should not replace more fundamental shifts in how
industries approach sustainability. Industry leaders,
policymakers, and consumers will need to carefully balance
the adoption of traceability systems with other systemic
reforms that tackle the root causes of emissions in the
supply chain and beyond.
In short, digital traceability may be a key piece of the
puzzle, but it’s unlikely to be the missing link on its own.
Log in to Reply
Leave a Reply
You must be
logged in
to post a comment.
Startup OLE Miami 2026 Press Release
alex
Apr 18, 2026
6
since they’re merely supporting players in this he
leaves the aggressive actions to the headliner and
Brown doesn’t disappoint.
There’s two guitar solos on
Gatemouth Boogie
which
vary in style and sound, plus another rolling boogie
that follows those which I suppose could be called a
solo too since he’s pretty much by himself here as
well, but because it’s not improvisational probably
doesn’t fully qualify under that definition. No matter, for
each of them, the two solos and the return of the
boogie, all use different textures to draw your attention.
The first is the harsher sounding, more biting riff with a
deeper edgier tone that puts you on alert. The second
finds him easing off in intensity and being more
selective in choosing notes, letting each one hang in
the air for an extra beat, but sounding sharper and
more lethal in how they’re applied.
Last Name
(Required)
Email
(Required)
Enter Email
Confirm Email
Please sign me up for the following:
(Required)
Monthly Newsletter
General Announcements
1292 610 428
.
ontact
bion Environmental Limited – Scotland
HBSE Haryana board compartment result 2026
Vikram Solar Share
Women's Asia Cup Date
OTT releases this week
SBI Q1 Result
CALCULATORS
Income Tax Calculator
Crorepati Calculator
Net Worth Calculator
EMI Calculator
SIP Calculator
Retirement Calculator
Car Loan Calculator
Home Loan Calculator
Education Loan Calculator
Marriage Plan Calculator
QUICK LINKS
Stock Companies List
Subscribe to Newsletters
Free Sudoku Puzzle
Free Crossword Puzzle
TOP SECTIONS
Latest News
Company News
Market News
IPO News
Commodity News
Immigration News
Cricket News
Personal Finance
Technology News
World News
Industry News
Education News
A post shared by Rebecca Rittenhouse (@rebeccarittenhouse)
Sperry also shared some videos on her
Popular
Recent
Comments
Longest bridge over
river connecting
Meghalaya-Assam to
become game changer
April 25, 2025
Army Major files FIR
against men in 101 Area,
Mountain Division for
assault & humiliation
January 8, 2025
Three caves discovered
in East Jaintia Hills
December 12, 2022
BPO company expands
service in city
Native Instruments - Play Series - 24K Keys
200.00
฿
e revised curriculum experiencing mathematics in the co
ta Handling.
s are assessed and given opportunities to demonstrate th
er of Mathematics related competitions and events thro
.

WORK REQUEST: Return each line of the preceding material in which "Free" can be found.

RESULT OF THIS TASK:
Free Sudoku Puzzle
Free Crossword Puzzle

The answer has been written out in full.